Ignoring every picture, transcribe the data in full as it stands.
──────
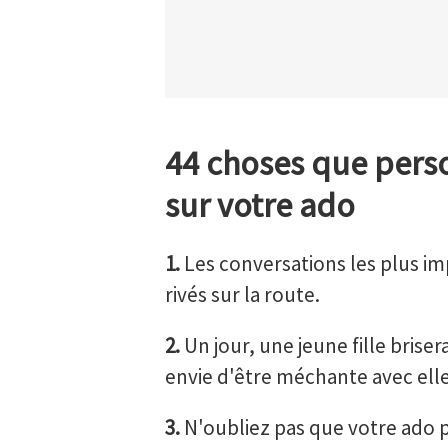
44 choses que perso
sur votre ado
1.
Les conversations les plus im
rivés sur la route.
2.
Un jour, une jeune fille brise
envie d'être méchante avec elle
3.
N'oubliez pas que votre ado 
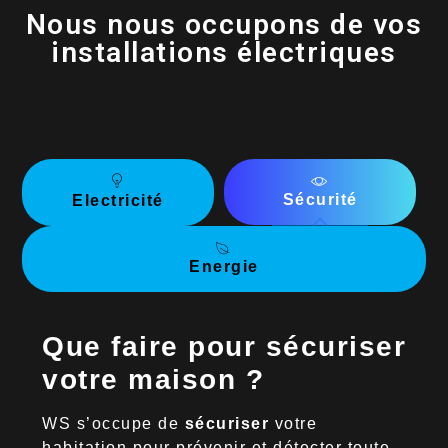
Nous nous occupons de vos
installations électriques
Sécurité
Electricité
Energie
Que faire pour sécuriser
votre maison ?
WS s’occupe de
sécuriser
votre
habitation pour prévenir et détecter toute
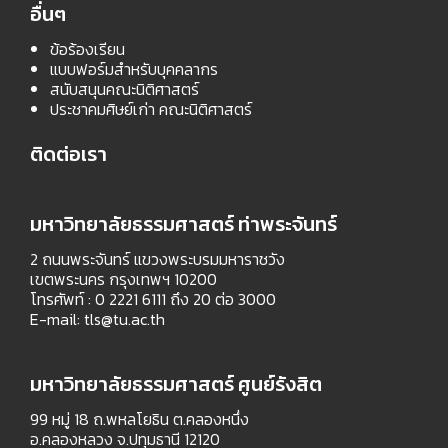
อื่นๆ
ข้อร้องเรียน
แบบฟอร์มสำหรับบุคคลากร
สนับสนุนคณะนิติศาสตร์
ประชาคมศิษย์เก่า คณะนิติศาสตร์
ติดต่อเรา
มหาวิทยาลัยธรรมศาสตร์ ท่าพระจันทร์
2 ถนนพระจันทร์ แขวงพระบรมมหาราชวัง
เขตพระนคร กรุงเทพฯ 10200
โทรศัพท์ : 0 2221 6111 ถึง 20 ต่อ 3000
E-mail:
tls@tu.ac.th
มหาวิทยาลัยธรรมศาสตร์ ศูนย์รังสิต
99 หมู่ 18 ถ.พหลโยธิน ต.คลองหนึ่ง
อ.คลองหลวง จ.ปทุมธานี 12120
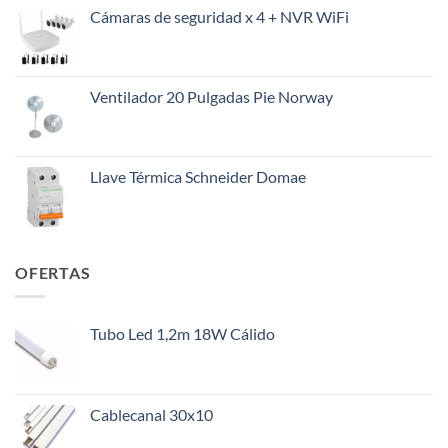
precio
precio
Cámaras de seguridad x 4 + NVR WiFi
original
actual
era:
es:
$145.000.
$108.000.
Ventilador 20 Pulgadas Pie Norway
Llave Térmica Schneider Domae
OFERTAS
Tubo Led 1,2m 18W Cálido
Cablecanal 30x10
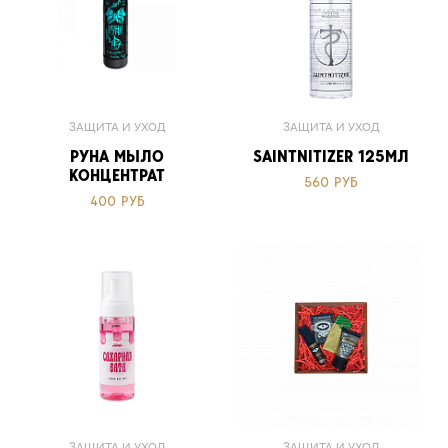
ЗАЩИТА И УХОД
ЗАЩИТА И УХОД
РУНА МЫЛО
SAINTNITIZER 125МЛ
КОНЦЕНТРАТ
560 РУБ
400 РУБ
ЗАЩИТА И УХОД
ЗАЩИТА И УХОД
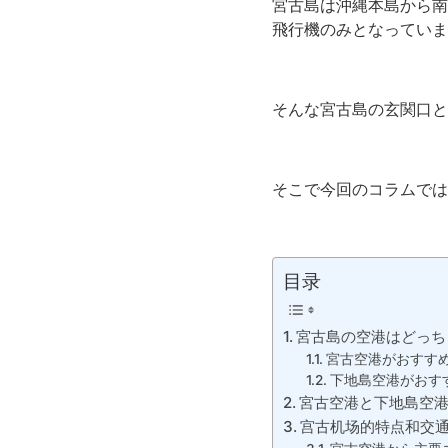
宮古島は沖縄本島から南
飛行機のみとなっていま
そんな宮古島の玄関口と
そこで今回のコラムでは
目录
宮古島の空港はどっち
宮古空港がおすす
下地島空港がおす
宮古空港と下地島空
宫古机场的特点和交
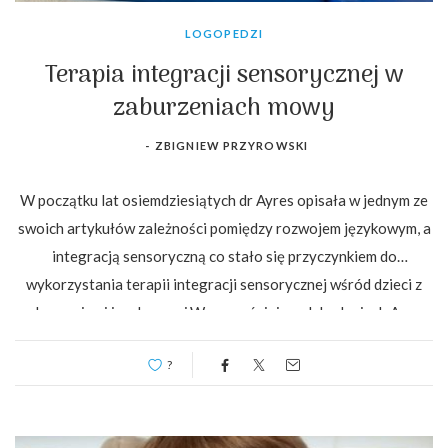
LOGOPEDZI
Terapia integracji sensorycznej w
zaburzeniach mowy
-
ZBIGNIEW PRZYROWSKI
W początku lat osiemdziesiątych dr Ayres opisała w jednym ze
swoich artykułów zależności pomiędzy rozwojem językowym, a
integracją sensoryczną co stało się przyczynkiem do
wykorzystania terapii integracji sensorycznej wśród dzieci z
zaburzeniami językowymi.We wcześniejszych badaniach Ayres
prowadzonych w grupie dzieci…
?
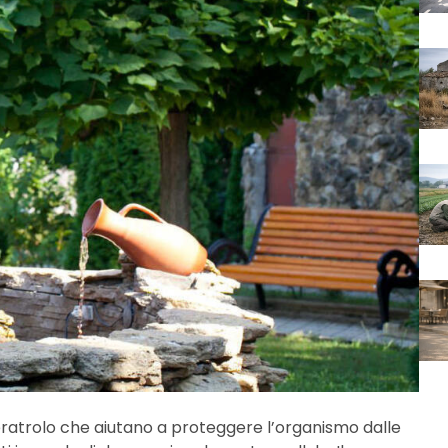
eratrolo che aiutano a proteggere l’organismo dalle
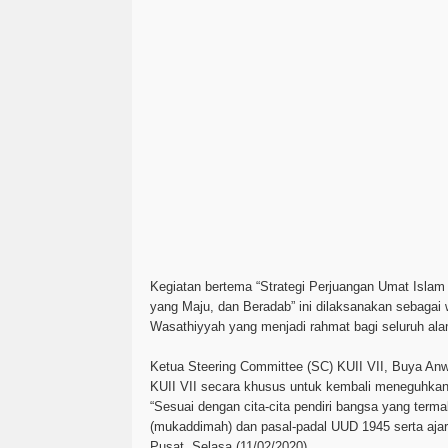
Kegiatan bertema “Strategi Perjuangan Umat Isla
yang Maju, dan Beradab” ini dilaksanakan sebaga
Wasathiyyah yang menjadi rahmat bagi seluruh al
Ketua Steering Committee (SC) KUII VII, Buya An
KUII VII secara khusus untuk kembali meneguhkan 
“Sesuai dengan cita-cita pendiri bangsa yang ter
(mukaddimah) dan pasal-padal UUD 1945 serta aja
Pusat, Selasa (11/02/2020).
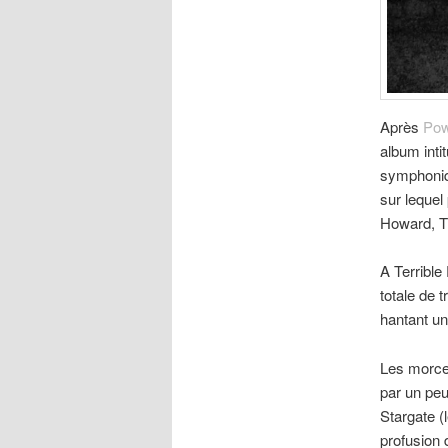
Après
Pow
album inti
symphoniq
sur lequel
Howard, T
A Terrible
totale de 
hantant un
Les morce
par un peu
Stargate (
profusion 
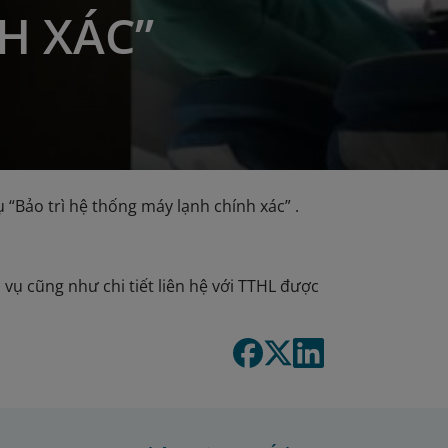
H XÁC”
“Bảo trì hệ thống máy lạnh chính xác” .
 vụ cũng như chi tiết liên hệ với TTHL được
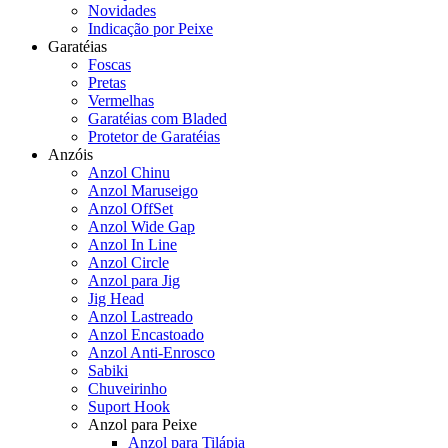
Novidades
Indicação por Peixe
Garatéias
Foscas
Pretas
Vermelhas
Garatéias com Bladed
Protetor de Garatéias
Anzóis
Anzol Chinu
Anzol Maruseigo
Anzol OffSet
Anzol Wide Gap
Anzol In Line
Anzol Circle
Anzol para Jig
Jig Head
Anzol Lastreado
Anzol Encastoado
Anzol Anti-Enrosco
Sabiki
Chuveirinho
Suport Hook
Anzol para Peixe
Anzol para Tilápia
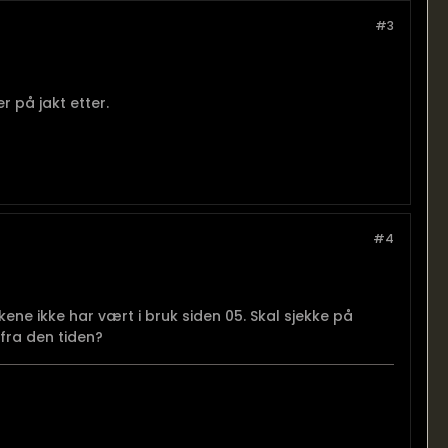
#3
 på jakt etter.
#4
kene ikke har vært i bruk siden 05. Skal sjekke på
fra den tiden?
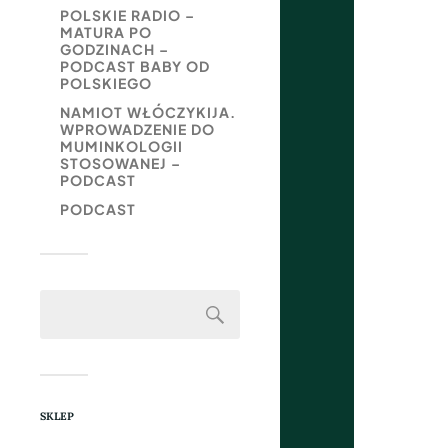
POLSKIE RADIO –
MATURA PO
GODZINACH –
PODCAST BABY OD
POLSKIEGO
NAMIOT WŁÓCZYKIJA.
WPROWADZENIE DO
MUMINKOLOGII
STOSOWANEJ –
PODCAST
PODCAST
SKLEP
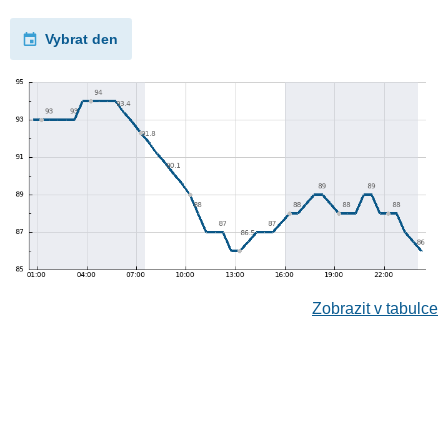
Vybrat den
Zobrazit v tabulce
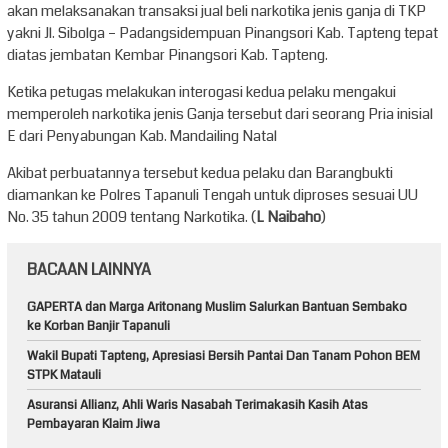
akan melaksanakan transaksi jual beli narkotika jenis ganja di TKP
yakni Jl. Sibolga – Padangsidempuan Pinangsori Kab. Tapteng tepat
diatas jembatan Kembar Pinangsori Kab. Tapteng.
Ketika petugas melakukan interogasi kedua pelaku mengakui
memperoleh narkotika jenis Ganja tersebut dari seorang Pria inisial
E dari Penyabungan Kab. Mandailing Natal
Akibat perbuatannya tersebut kedua pelaku dan Barangbukti
diamankan ke Polres Tapanuli Tengah untuk diproses sesuai UU
No. 35 tahun 2009 tentang Narkotika. (
L Naibaho
)
BACAAN LAINNYA
GAPERTA dan Marga Aritonang Muslim Salurkan Bantuan Sembako
ke Korban Banjir Tapanuli
Wakil Bupati Tapteng, Apresiasi Bersih Pantai Dan Tanam Pohon BEM
STPK Matauli
Asuransi Allianz, Ahli Waris Nasabah Terimakasih Kasih Atas
Pembayaran Klaim Jiwa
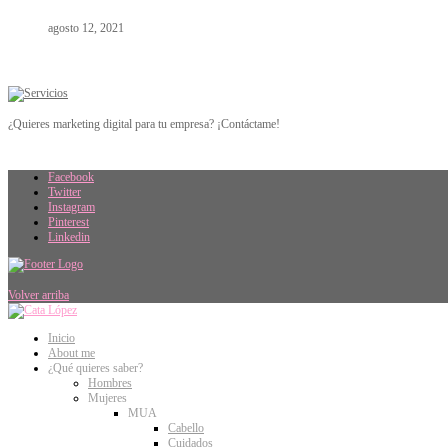
agosto 12, 2021
¿Quieres marketing digital para tu empresa? ¡Contáctame!
Facebook
Twitter
Instagram
Pinterest
Linkedin
Volver arriba
Inicio
About me
¿Qué quieres saber?
Hombres
Mujeres
MUA
Cabello
Cuidados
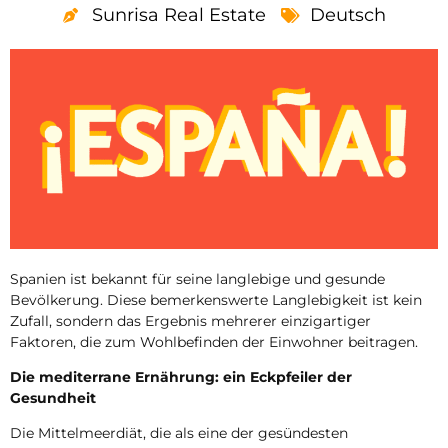
Sunrisa Real Estate
Deutsch
Spanien ist bekannt für seine langlebige und gesunde
Bevölkerung. Diese bemerkenswerte Langlebigkeit ist kein
Zufall, sondern das Ergebnis mehrerer einzigartiger
Faktoren, die zum Wohlbefinden der Einwohner beitragen.
Die mediterrane Ernährung: ein Eckpfeiler der
Gesundheit
Die Mittelmeerdiät, die als eine der gesündesten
──────
→ Worked solution
44 choses que perso
sur votre ado
1.
Les conversations les plus im
rivés sur la route.
2.
Un jour, une jeune fille brise
envie d'être méchante avec elle
3.
N'oubliez pas que votre ado 
Nous nous occupons de vos
installations électriques
Sécurité
Electricité
Energie
Que faire pour sécuriser
votre maison ?
WS s’occupe de
sécuriser
votre
habitation pour prévenir et détecter toute
อื่นๆ
ข้อร้องเรียน
แบบฟอร์มสำหรับบุคคลากร
สนับสนุนคณะนิติศาสตร์
ประชาคมศิษย์เก่า คณะนิติศาสตร์
ติดต่อเรา
มหาวิทยาลัยธรรมศาสตร์ ท่าพระจันทร์
2 ถนนพระจันทร์ แขวงพระบรมมหาราชวัง
เขตพระนคร กรุงเทพฯ 10200
โทรศัพท์ : 0 2221 6111 ถึง 20 ต่อ 3000
E-mail:
tls@tu.ac.th
มหาวิทยาลัยธรรมศาสตร์ ศูนย์รังสิต
99 หมู่ 18 ถ.พหลโยธิน ต.คลองหนึ่ง
อ.คลองหลวง จ.ปทุมธานี 12120
precio
precio
Cámaras de seguridad x 4 + NVR WiFi
original
actual
era:
es:
$145.000.
$108.000.
Ventilador 20 Pulgadas Pie Norway
Llave Térmica Schneider Domae
OFERTAS
Tubo Led 1,2m 18W Cálido
Cablecanal 30x10
ЗАЩИТА И УХОД
ЗАЩИТА И УХОД
РУНА МЫЛО
SAINTNITIZER 125МЛ
КОНЦЕНТРАТ
560 РУБ
400 РУБ
ЗАЩИТА И УХОД
ЗАЩИТА И УХОД
宮古島は沖縄本島から南
飛行機のみとなっていま
そんな宮古島の玄関口と
そこで今回のコラムでは
目录
宮古島の空港はどっち
宮古空港がおすす
下地島空港がおす
宮古空港と下地島空
宫古机场的特点和交
LOGOPEDZI
Terapia integracji sensorycznej w
zaburzeniach mowy
-
ZBIGNIEW PRZYROWSKI
W początku lat osiemdziesiątych dr Ayres opisała w jednym ze
swoich artykułów zależności pomiędzy rozwojem językowym, a
integracją sensoryczną co stało się przyczynkiem do
wykorzystania terapii integracji sensorycznej wśród dzieci z
zaburzeniami językowymi.We wcześniejszych badaniach Ayres
prowadzonych w grupie dzieci…
?
eratrolo che aiutano a proteggere l’organismo dalle
Kegiatan bertema “Strategi Perjuangan Umat Isla
yang Maju, dan Beradab” ini dilaksanakan sebaga
Wasathiyyah yang menjadi rahmat bagi seluruh al
Ketua Steering Committee (SC) KUII VII, Buya An
KUII VII secara khusus untuk kembali meneguhkan 
“Sesuai dengan cita-cita pendiri bangsa yang ter
(mukaddimah) dan pasal-padal UUD 1945 serta aja
Pusat, Selasa (11/02/2020).
Après
Pow
album inti
symphoniq
sur lequel
Howard, T
A Terrible
totale de 
hantant un
Les morce
par un peu
Stargate (
profusion 
H XÁC”
“Bảo trì hệ thống máy lạnh chính xác” .
 vụ cũng như chi tiết liên hệ với TTHL được
Novidades
Indicação por Peixe
Garatéias
Foscas
Pretas
Vermelhas
Garatéias com Bladed
Protetor de Garatéias
Anzóis
Anzol Chinu
Anzol Maruseigo
Anzol OffSet
Anzol Wide Gap
Anzol In Line
Anzol Circle
Anzol para Jig
Jig Head
Anzol Lastreado
Anzol Encastoado
Anzol Anti-Enrosco
Sabiki
Chuveirinho
Suport Hook
Anzol para Peixe
Anzol para Tilápia
#3
 på jakt etter.
#4
kene ikke har vært i bruk siden 05. Skal sjekke på
fra den tiden?
POLSKIE RADIO –
MATURA PO
GODZINACH –
PODCAST BABY OD
POLSKIEGO
NAMIOT WŁÓCZYKIJA.
WPROWADZENIE DO
MUMINKOLOGII
STOSOWANEJ –
PODCAST
PODCAST
SKLEP
Vybrat den
Zobrazit v tabulce
akan melaksanakan transaksi jual beli narkotika jenis ganja di TKP
yakni Jl. Sibolga – Padangsidempuan Pinangsori Kab. Tapteng tepat
diatas jembatan Kembar Pinangsori Kab. Tapteng.
Ketika petugas melakukan interogasi kedua pelaku mengakui
memperoleh narkotika jenis Ganja tersebut dari seorang Pria inisial
E dari Penyabungan Kab. Mandailing Natal
Akibat perbuatannya tersebut kedua pelaku dan Barangbukti
diamankan ke Polres Tapanuli Tengah untuk diproses sesuai UU
No. 35 tahun 2009 tentang Narkotika. (
L Naibaho
)
BACAAN LAINNYA
GAPERTA dan Marga Aritonang Muslim Salurkan Bantuan Sembako
ke Korban Banjir Tapanuli
Wakil Bupati Tapteng, Apresiasi Bersih Pantai Dan Tanam Pohon BEM
STPK Matauli
Asuransi Allianz, Ahli Waris Nasabah Terimakasih Kasih Atas
Pembayaran Klaim Jiwa
agosto 12, 2021
¿Quieres marketing digital para tu empresa? ¡Contáctame!
Facebook
Twitter
Instagram
Pinterest
Linkedin
Volver arriba
Inicio
About me
¿Qué quieres saber?
Hombres
Mujeres
MUA
Cabello
Cuidados
Sunrisa Real Estate
Deutsch
Spanien ist bekannt für seine langlebige und gesunde
Bevölkerung. Diese bemerkenswerte Langlebigkeit ist kein
Zufall, sondern das Ergebnis mehrerer einzigartiger
Faktoren, die zum Wohlbefinden der Einwohner beitragen.
Die mediterrane Ernährung: ein Eckpfeiler der
Gesundheit
Die Mittelmeerdiät, die als eine der gesündesten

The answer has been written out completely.